[2024] UKUT 332 (AAC)
Upper Tribunal Administrative Appeals Chamber

[2024] UKUT 332 (AAC)

Fecha: 27-Ago-2024

On appeal from: Disclosure and Barring Service ( “DBS” )

On appeal from: Disclosure and Barring Service (“DBS”)

DBS Reference: P00003MPY6D

Final Decision Letter: 30 August 2022

This decision is given under section 4 of the Safeguarding Vulnerable Groups Act 2006 (“SVGA”)

The appeal is allowed.

The decision of the DBS made on 30 August 2022 to place the Appellant’s name on the Children’s Barred List involved a mistake on a point of law.

Pursuant to section 4(6)(b) of SVGA the Upper Tribunal remits the matter to the DBS for a new decision.

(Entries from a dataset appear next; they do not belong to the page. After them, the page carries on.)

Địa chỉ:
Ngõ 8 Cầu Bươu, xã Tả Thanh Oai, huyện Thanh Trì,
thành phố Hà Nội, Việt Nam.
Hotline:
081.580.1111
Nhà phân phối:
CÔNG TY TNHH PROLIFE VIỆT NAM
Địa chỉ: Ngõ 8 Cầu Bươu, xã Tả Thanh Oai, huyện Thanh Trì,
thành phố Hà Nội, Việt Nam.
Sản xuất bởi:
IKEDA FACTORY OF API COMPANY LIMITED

The Upper Tribunal directs that the DBS shall not remove the Appellant’s name from the Children’s Barred List pending the making of the new decision.

REASONS FOR DECISION

What this case is about

1.

This case concerns allegations that the Appellant, who at the relevant time worked on a largely voluntary basis as an Arabic teacher at a madrassa, sexually assaulted three girls aged 8-9 years old who were pupils at the madrassa.

2.

Despite the Appellant being acquitted of all charges in a Crown Court trial in relation to the allegations, the DBS found the allegations proved on the balance of probabilities, and decided on the basis of those findings to retain his name on the Children’s Barred List.

3.

The SVGA requires the DBS to ask itself three questions when determining whether an individual should be placed on, or should remain on, a barred list:

a.

is it satisfied that the individual engaged has (at any time) engaged in ‘relevant conduct’ (as defined in the SVGA and as explained below)?

b.

does it have reason to believe that the individual is, or has been, or might in the future be, engaged in ‘regulated activity’ relating to children?

c.

is it satisfied that it is appropriate to include the individual in the list?

4.

If the answer to each of these questions is “yes” it must place, or retain, the individual’s name on the Children’s Barred List.

5.

The Appellant accepts that he has been, and might in the future be, engaged in ‘regulated activity’ and he also accepts that the conduct which the DBS say he engaged in amounts to ‘relevant conduct’ in relation to children for the purposes of the SVGA. However, he says that he did no such thing. He says he didn’t touch the complainant children at all, let alone touch them sexually, and he maintains that they made up the allegations and told lies about him. In the language of the SVGA, he says that the Barring Decision was based on material mistakes of fact.

6.

The Appellant also argues that the DBS made mistakes of law in reaching its decision to include his name on the Children’s Barred List.

7.

The Appellant asks the Upper Tribunal to direct that his name be removed from the Children’s Barred List. He says he has no plans to return to teaching, but he wants to obtain a licence to operate as a black cab driver to support his family better, and having his name on the Children’s Barred List prevents him from doing that.

8.

The DBS resists the appeal, argues that its decision to place the Appellant’s name on the Children’s Barred List, while not perfect, involved no material mistake of fact or law, and says that it should be upheld.